The Russell 2000 index of small-cap stocks has slid 10% this year, compared with 8% for the predominantly large-cap Russell 1000. 

That’s a turnaround from the first half of last year, when small caps outperformed amid anticipation of steady interest rates and only mild concern about inflation, which hadn’t surged yet.

Rising Rates Hurt Small Caps Particularly Hard

Rising rates hit small-cap stocks particularly hard, partly because many small companies are heavily indebted. These companies have floating interest rates on at least a third of their debt, Lori Calvasina, head of U.S. equity strategy at RBC, wrote in a commentary cited by Bloomberg. That means interest payments on these companies’ debts are headed higher.

Rising rates also hurt by making safer investments such as bonds look attractive compared with stocks of small companies that may not see profits for years.

Indeed, unprofitable companies account for 31% of the Russell 2000, compared with 5.7% for the Russell 1000, according to Jefferies, as cited in The Wall Street Journal.

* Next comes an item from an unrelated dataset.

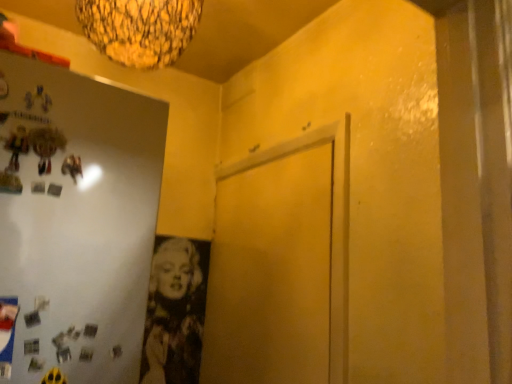 What is the approximate width of white matte refrigerator at left?

The width of white matte refrigerator at left is 0.99 inches.

The height and width of the screenshot is (384, 512). Find the location of `white matte refrigerator at left`. white matte refrigerator at left is located at coordinates (74, 223).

“The non-earners are the riskiest of risky stocks,” Steven DeSanctis, small- and mid-cap strategist at Jefferies, told The Journal. “These stocks generally do awful, very poorly, in front of a Fed hike.”

With consumer prices soaring 7% last year, many analysts and investors expect the Federal Reserve to raise interest rates four times this year, beginning in March.

In the Russell 2000, the stocks of companies that are unprofitable have dropped more than the index as a whole this year, DeSanctis said.

Might Small Caps Rebound?

Last week, RBC Capital Markets said that its confidence in small-cap stocks is ebbing. “We aren’t ruling out a catchup trade by small caps in early 2022. But we’re no longer counting on it,” said RBC’s Calvasina, according to Bloomberg.

“We think a better way to play the early 2022 rotation [to value stocks from growth stocks] is through large-cap value or cyclical sectors.”

But some strategists say small-cap stocks may be poised for a rebound, Reuters reports.

“It’s been a bloodbath for small caps,” Jefferies’ DeSanctis told Reuters. “The average small-cap stock is down about 40% from its 52-week high.”

That doesn’t mean small caps can’t full further, but “this is part of the bottoming-out process,” DeSanctis said. “Valuations are getting a lot cheaper. Earnings are holding up. I can’t see it getting a lot worse from where we are today.”

The Russell 2000 has fallen to the point that investors are pricing in recession DeSanctis said. But he sees that as an unlikely outcome.

Jill Carey Hall, an equity and quantitative strategist at Bank of America Securities, hasn’t given up on small caps. “Most of the worst could be behind us,” she wrote in a commentary cited by Reuters. Investors should “stick with small,” she said.